Records excerpted from a collection
────────────────
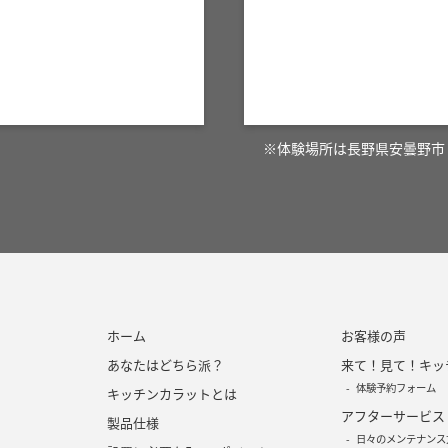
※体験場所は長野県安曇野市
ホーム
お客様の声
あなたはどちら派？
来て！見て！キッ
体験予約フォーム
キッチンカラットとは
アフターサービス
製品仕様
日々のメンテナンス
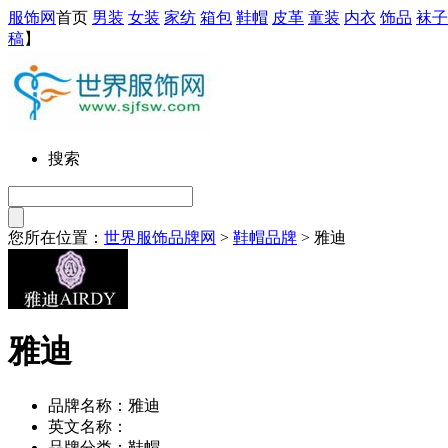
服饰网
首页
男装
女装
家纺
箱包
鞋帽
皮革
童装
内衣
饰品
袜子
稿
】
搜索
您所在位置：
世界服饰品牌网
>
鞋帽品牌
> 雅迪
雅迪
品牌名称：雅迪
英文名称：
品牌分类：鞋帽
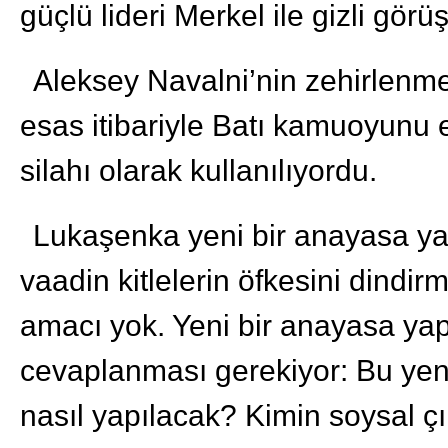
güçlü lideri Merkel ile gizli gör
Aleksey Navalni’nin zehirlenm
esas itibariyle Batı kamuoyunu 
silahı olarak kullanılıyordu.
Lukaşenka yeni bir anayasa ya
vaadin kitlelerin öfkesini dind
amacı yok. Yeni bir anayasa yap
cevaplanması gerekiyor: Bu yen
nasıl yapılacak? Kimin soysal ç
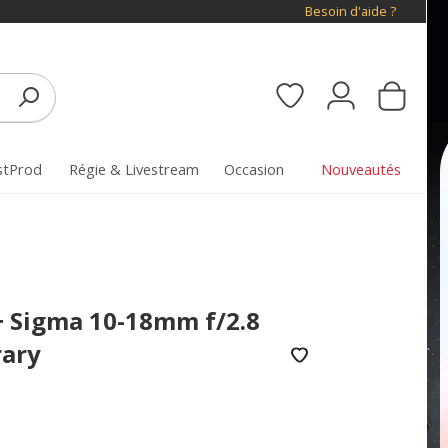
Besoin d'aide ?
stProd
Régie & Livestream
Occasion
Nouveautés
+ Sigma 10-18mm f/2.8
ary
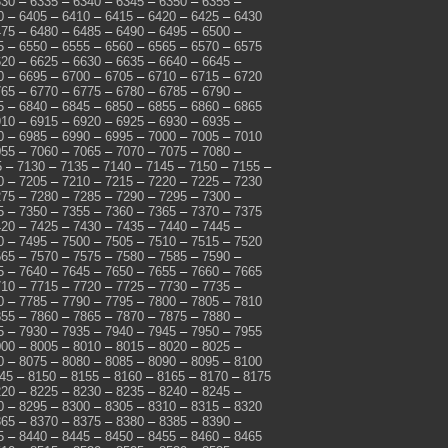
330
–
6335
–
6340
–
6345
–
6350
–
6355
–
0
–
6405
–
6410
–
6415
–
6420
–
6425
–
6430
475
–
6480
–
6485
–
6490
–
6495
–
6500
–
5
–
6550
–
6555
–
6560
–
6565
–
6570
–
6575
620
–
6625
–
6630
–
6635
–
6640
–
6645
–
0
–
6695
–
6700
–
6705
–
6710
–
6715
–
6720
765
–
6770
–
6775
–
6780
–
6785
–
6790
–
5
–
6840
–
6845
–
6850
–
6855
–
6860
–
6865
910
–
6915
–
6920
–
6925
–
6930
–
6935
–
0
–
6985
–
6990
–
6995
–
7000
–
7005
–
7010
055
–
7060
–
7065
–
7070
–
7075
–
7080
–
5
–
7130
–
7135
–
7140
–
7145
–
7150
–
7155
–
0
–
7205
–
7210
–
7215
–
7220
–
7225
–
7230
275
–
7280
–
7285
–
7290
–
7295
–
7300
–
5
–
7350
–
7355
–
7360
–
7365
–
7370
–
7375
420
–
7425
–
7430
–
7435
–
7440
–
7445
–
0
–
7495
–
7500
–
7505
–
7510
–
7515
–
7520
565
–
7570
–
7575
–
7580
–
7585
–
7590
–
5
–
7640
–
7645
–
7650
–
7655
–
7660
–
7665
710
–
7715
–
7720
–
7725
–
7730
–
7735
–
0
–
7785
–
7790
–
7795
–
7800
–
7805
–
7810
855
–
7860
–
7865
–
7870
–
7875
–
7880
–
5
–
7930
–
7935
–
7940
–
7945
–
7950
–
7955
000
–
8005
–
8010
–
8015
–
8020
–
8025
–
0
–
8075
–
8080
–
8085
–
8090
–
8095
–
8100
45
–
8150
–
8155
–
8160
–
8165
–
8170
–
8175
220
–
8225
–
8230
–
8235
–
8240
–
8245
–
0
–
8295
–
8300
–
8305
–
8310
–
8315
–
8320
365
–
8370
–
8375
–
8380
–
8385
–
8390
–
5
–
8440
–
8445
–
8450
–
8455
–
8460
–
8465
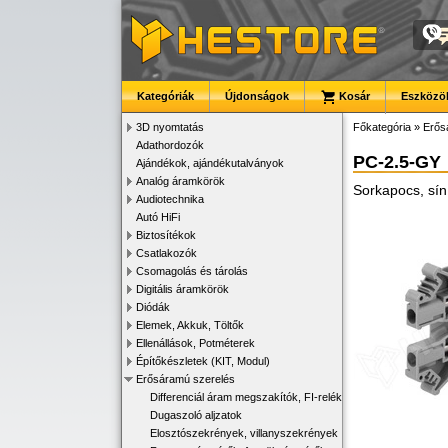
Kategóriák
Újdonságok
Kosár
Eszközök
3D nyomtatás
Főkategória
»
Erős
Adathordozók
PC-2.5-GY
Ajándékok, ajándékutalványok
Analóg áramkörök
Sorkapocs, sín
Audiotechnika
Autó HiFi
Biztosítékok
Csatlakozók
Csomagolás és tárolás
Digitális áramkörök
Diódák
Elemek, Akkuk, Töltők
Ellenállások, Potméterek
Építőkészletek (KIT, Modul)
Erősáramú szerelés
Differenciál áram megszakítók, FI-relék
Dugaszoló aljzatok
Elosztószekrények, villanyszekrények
────────────────
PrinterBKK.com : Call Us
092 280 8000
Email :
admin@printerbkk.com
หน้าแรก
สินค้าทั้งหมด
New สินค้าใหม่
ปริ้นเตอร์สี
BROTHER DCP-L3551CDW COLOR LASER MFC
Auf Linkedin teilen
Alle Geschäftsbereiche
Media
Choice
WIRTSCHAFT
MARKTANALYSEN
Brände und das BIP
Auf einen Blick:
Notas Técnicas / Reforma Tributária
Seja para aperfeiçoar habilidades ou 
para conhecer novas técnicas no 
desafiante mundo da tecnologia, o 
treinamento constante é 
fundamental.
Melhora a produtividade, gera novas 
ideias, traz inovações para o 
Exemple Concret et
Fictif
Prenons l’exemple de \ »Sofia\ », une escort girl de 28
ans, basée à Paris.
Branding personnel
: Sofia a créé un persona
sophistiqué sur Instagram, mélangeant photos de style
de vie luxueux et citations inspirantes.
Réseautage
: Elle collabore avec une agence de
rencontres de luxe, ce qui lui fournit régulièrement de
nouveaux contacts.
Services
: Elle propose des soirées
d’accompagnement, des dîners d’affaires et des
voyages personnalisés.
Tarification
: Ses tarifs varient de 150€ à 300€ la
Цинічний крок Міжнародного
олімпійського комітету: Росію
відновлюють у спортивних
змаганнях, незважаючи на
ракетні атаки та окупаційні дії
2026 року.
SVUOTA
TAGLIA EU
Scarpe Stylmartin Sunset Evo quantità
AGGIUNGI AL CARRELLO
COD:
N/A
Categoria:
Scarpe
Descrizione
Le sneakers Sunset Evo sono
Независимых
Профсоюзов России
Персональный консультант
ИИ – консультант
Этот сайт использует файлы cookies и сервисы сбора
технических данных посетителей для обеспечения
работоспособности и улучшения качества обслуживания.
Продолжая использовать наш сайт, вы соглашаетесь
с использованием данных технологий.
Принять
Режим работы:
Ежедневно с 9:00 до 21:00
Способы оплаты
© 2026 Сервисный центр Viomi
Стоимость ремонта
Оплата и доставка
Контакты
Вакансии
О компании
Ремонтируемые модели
────────────────
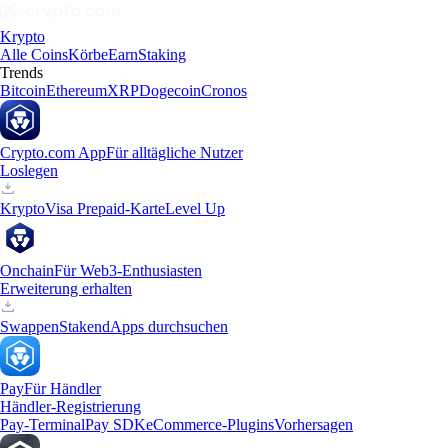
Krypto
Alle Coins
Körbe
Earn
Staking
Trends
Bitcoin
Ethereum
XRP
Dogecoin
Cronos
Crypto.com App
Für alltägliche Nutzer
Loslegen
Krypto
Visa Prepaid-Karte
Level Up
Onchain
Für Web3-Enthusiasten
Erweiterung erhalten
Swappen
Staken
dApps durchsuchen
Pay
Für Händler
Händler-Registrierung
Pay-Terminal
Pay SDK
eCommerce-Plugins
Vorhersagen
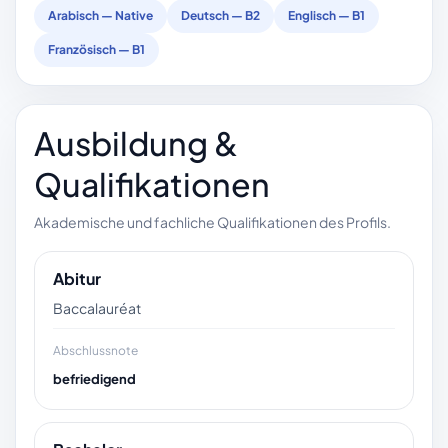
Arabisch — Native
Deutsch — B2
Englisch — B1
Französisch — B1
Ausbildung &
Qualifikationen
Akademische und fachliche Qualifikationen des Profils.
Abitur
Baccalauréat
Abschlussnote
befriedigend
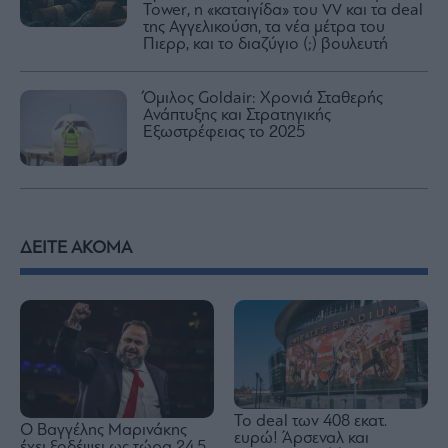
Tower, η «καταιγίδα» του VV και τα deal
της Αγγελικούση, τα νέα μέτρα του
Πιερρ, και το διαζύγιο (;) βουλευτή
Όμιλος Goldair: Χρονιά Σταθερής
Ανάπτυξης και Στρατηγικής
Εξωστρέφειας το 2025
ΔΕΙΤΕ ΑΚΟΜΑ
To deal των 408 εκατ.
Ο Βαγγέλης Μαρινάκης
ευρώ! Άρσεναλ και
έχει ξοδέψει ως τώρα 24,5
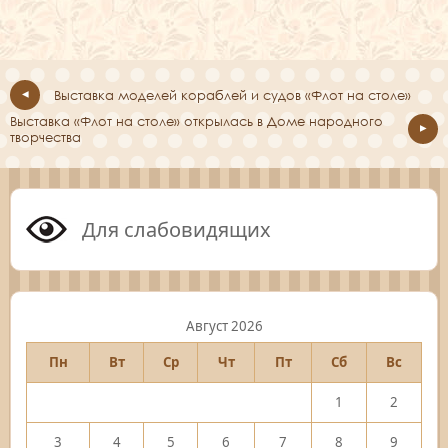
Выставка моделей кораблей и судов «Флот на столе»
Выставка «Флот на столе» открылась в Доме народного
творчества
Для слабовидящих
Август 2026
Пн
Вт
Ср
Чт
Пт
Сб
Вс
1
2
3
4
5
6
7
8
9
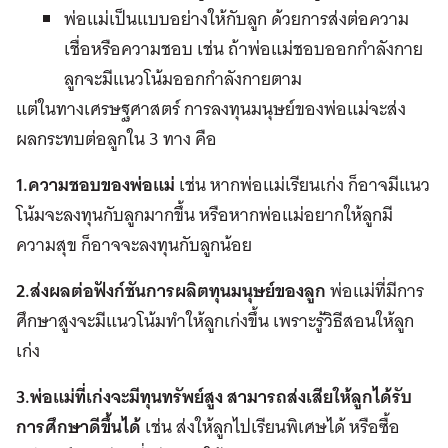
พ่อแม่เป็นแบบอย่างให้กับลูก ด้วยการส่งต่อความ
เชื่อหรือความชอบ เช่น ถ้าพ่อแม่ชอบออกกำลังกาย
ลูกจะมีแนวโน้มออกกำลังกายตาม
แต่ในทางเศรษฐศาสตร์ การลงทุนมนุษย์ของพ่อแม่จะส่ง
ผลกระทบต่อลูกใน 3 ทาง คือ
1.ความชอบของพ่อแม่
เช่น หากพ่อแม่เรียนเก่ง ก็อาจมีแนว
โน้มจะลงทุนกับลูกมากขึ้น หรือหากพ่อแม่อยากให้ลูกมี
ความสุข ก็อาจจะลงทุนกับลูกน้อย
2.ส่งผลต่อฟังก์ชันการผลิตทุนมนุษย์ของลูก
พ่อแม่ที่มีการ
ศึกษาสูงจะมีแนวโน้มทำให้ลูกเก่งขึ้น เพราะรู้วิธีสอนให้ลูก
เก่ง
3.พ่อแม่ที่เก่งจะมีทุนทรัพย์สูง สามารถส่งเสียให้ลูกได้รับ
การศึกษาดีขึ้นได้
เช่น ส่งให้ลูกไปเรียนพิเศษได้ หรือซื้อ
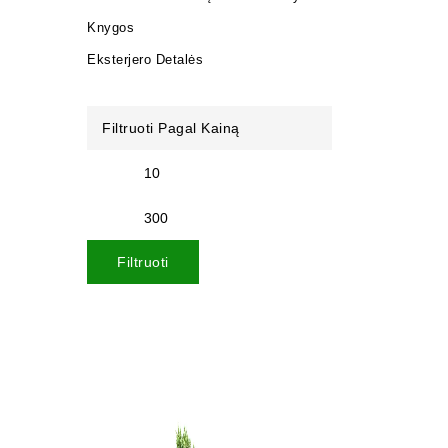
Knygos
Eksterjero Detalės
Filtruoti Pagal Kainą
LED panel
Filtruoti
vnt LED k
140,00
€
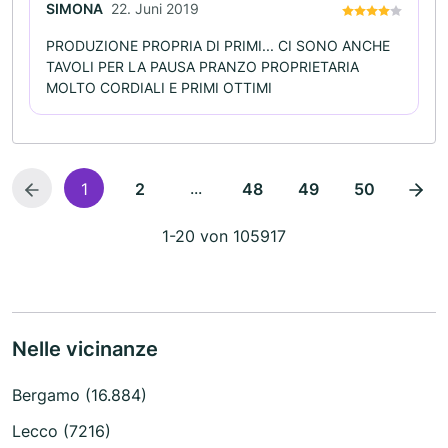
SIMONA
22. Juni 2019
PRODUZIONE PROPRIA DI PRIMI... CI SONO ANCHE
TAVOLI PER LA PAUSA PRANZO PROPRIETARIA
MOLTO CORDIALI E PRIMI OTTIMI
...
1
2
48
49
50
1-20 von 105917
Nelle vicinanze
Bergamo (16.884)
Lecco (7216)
────────────────
▸ **WORK INSTRUCTIONS**: Copy every line of the data where "Флот" is found.

▸ **TASK ANSWER**:
Выставка моделей кораблей и судов «Флот на столе»
Выставка «Флот на столе» открылась в Доме народного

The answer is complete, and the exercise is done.